SpaceX rings in Falcon 9’s 10th anniversary with a rocket reusability first

Five launches, one booster. (SpaceX, SpaceX, SpaceX, Richard Angle, Richard Angle)

Today is the tenth anniversary of SpaceX’s inaugural Falcon 9 launch, marking a decade of largely uninterrupted success that the company has rung in with a record-breaking Starlink launch and rocket landing.

Just one day shy of the occasion, booster B1049 lifted off on its fifth orbital launch and Falcon 9’s 86th launch overall, successfully placing the eighth batch of 60 SpaceX Starlink satellites in orbit and becoming the first booster ever to complete five orbital-class launches and landings. Designed to fly no fewer than 10 times each, that means that SpaceX is already half of the way to achieving a major goal of the rocket’s Block 5 upgrade just 24 months after its launch debut.

With Starlink-8 under its belt, Falcon 9 B1049 has officially become the fastest orbital-class rocket or spacecraft in history to perform five launches, beating out Space Shuttles Columbia (~27 months), Challenger (~24 months), Discovery (~22 months), Atlantis (~26 months), and Endeavour (~29 months) with launches in ~20 months. Over the 10 years it’s been operational, thanks in large part to the unprecedented leaps SpaceX has made while independently developing booster reusability, Falcon 9 has become the most affordable source of large orbital launches and has come to dominate the commercial launch market and the company’s lead is only likely to grow in the coming years.

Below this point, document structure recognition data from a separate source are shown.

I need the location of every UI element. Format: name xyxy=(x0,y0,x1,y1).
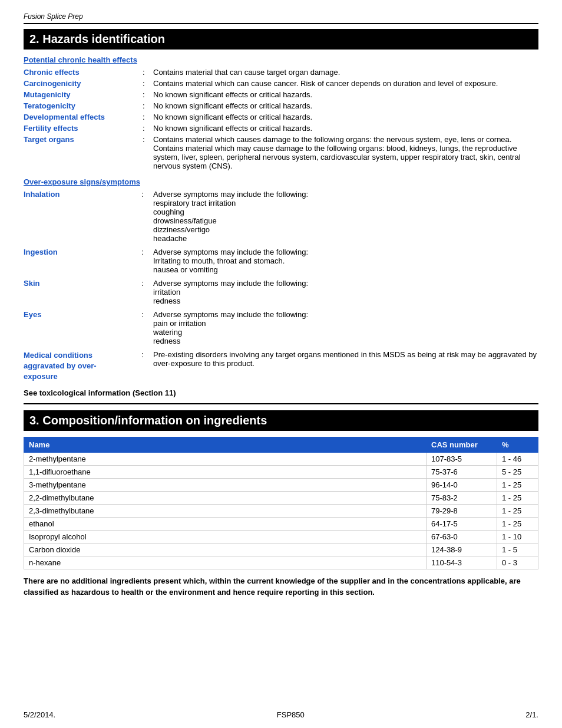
ingredient-cas: 75-83-2 xyxy=(427,491,497,504)
section2-title: 2. Hazards identification xyxy=(29,32,165,45)
target-organs-row: Target organs : Contains material which … xyxy=(24,135,538,170)
chronic-effects-row: Chronic effects : Contains material that… xyxy=(24,68,538,77)
ingestion-label: Ingestion xyxy=(24,248,141,256)
ingredient-cas: 67-63-0 xyxy=(427,530,497,543)
ingredient-pct: 1 - 25 xyxy=(497,478,538,491)
ingestion-row: Ingestion : Adverse symptoms may include… xyxy=(24,248,538,274)
mutagenicity-label: Mutagenicity xyxy=(24,90,141,99)
ingredient-cas: 79-29-8 xyxy=(427,504,497,517)
ingredient-pct: 1 - 5 xyxy=(497,543,538,556)
fertility-effects-content: No known significant effects or critical… xyxy=(153,124,538,133)
footer-page: 2/1. xyxy=(525,710,538,719)
table-row: Carbon dioxide124-38-91 - 5 xyxy=(24,543,538,556)
carcinogenicity-content: Contains material which can cause cancer… xyxy=(153,79,538,88)
developmental-effects-content: No known significant effects or critical… xyxy=(153,113,538,121)
ingestion-content: Adverse symptoms may include the followi… xyxy=(153,248,538,274)
skin-row: Skin : Adverse symptoms may include the … xyxy=(24,279,538,305)
table-row: 1,1-difluoroethane75-37-65 - 25 xyxy=(24,465,538,478)
ingredient-cas: 107-83-5 xyxy=(427,452,497,465)
potential-chronic-heading: Potential chronic health effects xyxy=(24,55,538,64)
ingredient-pct: 1 - 46 xyxy=(497,452,538,465)
fertility-effects-row: Fertility effects : No known significant… xyxy=(24,124,538,133)
teratogenicity-row: Teratogenicity : No known significant ef… xyxy=(24,101,538,110)
table-row: ethanol64-17-51 - 25 xyxy=(24,517,538,530)
footer-code: FSP850 xyxy=(277,710,305,719)
chronic-effects-label: Chronic effects xyxy=(24,68,141,77)
ingredient-cas: 75-37-6 xyxy=(427,465,497,478)
medical-conditions-content: Pre-existing disorders involving any tar… xyxy=(153,350,538,368)
ingredient-name: 3-methylpentane xyxy=(24,478,427,491)
ingredient-name: Carbon dioxide xyxy=(24,543,427,556)
section3-header: 3. Composition/information on ingredient… xyxy=(24,410,538,431)
ingredient-pct: 1 - 25 xyxy=(497,504,538,517)
footer-date: 5/2/2014. xyxy=(24,710,55,719)
top-bar-text: Fusion Splice Prep xyxy=(24,12,83,21)
overexposure-section: Over-exposure signs/symptoms Inhalation … xyxy=(24,177,538,383)
ingredient-cas: 110-54-3 xyxy=(427,556,497,569)
ingredient-pct: 1 - 25 xyxy=(497,517,538,530)
ingredients-table: Name CAS number % 2-methylpentane107-83-… xyxy=(24,437,538,569)
col-cas: CAS number xyxy=(427,437,497,452)
carcinogenicity-row: Carcinogenicity : Contains material whic… xyxy=(24,79,538,88)
eyes-row: Eyes : Adverse symptoms may include the … xyxy=(24,310,538,345)
ingredient-cas: 124-38-9 xyxy=(427,543,497,556)
eyes-content: Adverse symptoms may include the followi… xyxy=(153,310,538,345)
skin-label: Skin xyxy=(24,279,141,288)
ingredient-name: 1,1-difluoroethane xyxy=(24,465,427,478)
teratogenicity-label: Teratogenicity xyxy=(24,101,141,110)
ingredient-name: n-hexane xyxy=(24,556,427,569)
developmental-effects-row: Developmental effects : No known signifi… xyxy=(24,113,538,121)
inhalation-content: Adverse symptoms may include the followi… xyxy=(153,190,538,243)
ingredient-name: 2,3-dimethylbutane xyxy=(24,504,427,517)
col-name: Name xyxy=(24,437,427,452)
target-organs-label: Target organs xyxy=(24,135,141,144)
developmental-effects-label: Developmental effects xyxy=(24,113,141,121)
target-organs-content: Contains material which causes damage to… xyxy=(153,135,538,170)
table-row: 2,3-dimethylbutane79-29-81 - 25 xyxy=(24,504,538,517)
page: Fusion Splice Prep 2. Hazards identifica… xyxy=(0,0,562,728)
ingredient-cas: 64-17-5 xyxy=(427,517,497,530)
table-row: Isopropyl alcohol67-63-01 - 10 xyxy=(24,530,538,543)
inhalation-label: Inhalation xyxy=(24,190,141,199)
ingredient-name: ethanol xyxy=(24,517,427,530)
ingredient-pct: 1 - 25 xyxy=(497,491,538,504)
table-row: 2,2-dimethylbutane75-83-21 - 25 xyxy=(24,491,538,504)
ingredient-name: 2-methylpentane xyxy=(24,452,427,465)
col-pct: % xyxy=(497,437,538,452)
table-row: 3-methylpentane96-14-01 - 25 xyxy=(24,478,538,491)
section2-header: 2. Hazards identification xyxy=(24,29,538,50)
table-row: 2-methylpentane107-83-51 - 46 xyxy=(24,452,538,465)
footer-note: There are no additional ingredients pres… xyxy=(24,575,538,598)
mutagenicity-row: Mutagenicity : No known significant effe… xyxy=(24,90,538,99)
fertility-effects-label: Fertility effects xyxy=(24,124,141,133)
see-tox: See toxicological information (Section 1… xyxy=(24,388,538,397)
section-divider xyxy=(24,403,538,404)
ingredient-name: 2,2-dimethylbutane xyxy=(24,491,427,504)
skin-content: Adverse symptoms may include the followi… xyxy=(153,279,538,305)
table-row: n-hexane110-54-30 - 3 xyxy=(24,556,538,569)
section3-title: 3. Composition/information on ingredient… xyxy=(29,414,267,427)
overexposure-heading: Over-exposure signs/symptoms xyxy=(24,177,538,186)
eyes-label: Eyes xyxy=(24,310,141,319)
ingredient-name: Isopropyl alcohol xyxy=(24,530,427,543)
top-bar: Fusion Splice Prep xyxy=(24,12,538,24)
inhalation-row: Inhalation : Adverse symptoms may includ… xyxy=(24,190,538,243)
medical-conditions-row: Medical conditions aggravated by over- e… xyxy=(24,350,538,383)
page-footer: 5/2/2014. FSP850 2/1. xyxy=(24,710,538,719)
medical-conditions-label: Medical conditions aggravated by over- e… xyxy=(24,350,141,383)
ingredient-pct: 0 - 3 xyxy=(497,556,538,569)
ingredient-pct: 5 - 25 xyxy=(497,465,538,478)
chronic-effects-content: Contains material that can cause target … xyxy=(153,68,538,77)
ingredient-cas: 96-14-0 xyxy=(427,478,497,491)
ingredient-pct: 1 - 10 xyxy=(497,530,538,543)
carcinogenicity-label: Carcinogenicity xyxy=(24,79,141,88)
potential-chronic-section: Potential chronic health effects Chronic… xyxy=(24,55,538,170)
mutagenicity-content: No known significant effects or critical… xyxy=(153,90,538,99)
teratogenicity-content: No known significant effects or critical… xyxy=(153,101,538,110)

Lifting off just hours after SpaceX completed Port Canaveral recovery operations with the first astronaut-proven Falcon 9 booster (B1058), B1049’s fifth successful launch and landing means that the company will soon be able to attempt the sixth launch of an orbital-class booster for the first time ever. All but guaranteed to support one of the 20-24 Starlink missions SpaceX has planned for 2020, B1049 could be ready for its sixth launch as early as late July or August.

(Richard Angle)
(Richard Angle)
(Richard Angle)
(Richard Angle)

Just like the booster’s two prior launches, B1049 was carrying a ~16 metric ton (~35,000 lb) batch of 60 Starlink communications satellites. Thanks to Falcon 9’s exceptional cost-to-performance ratio and the rapid expansion of Starlink launch activities, SpaceX’s workhorse rocket has already launched almost 450 metric tons (~1 million lb) of satellites and cargo into orbit over 10 years of service and 85 launches.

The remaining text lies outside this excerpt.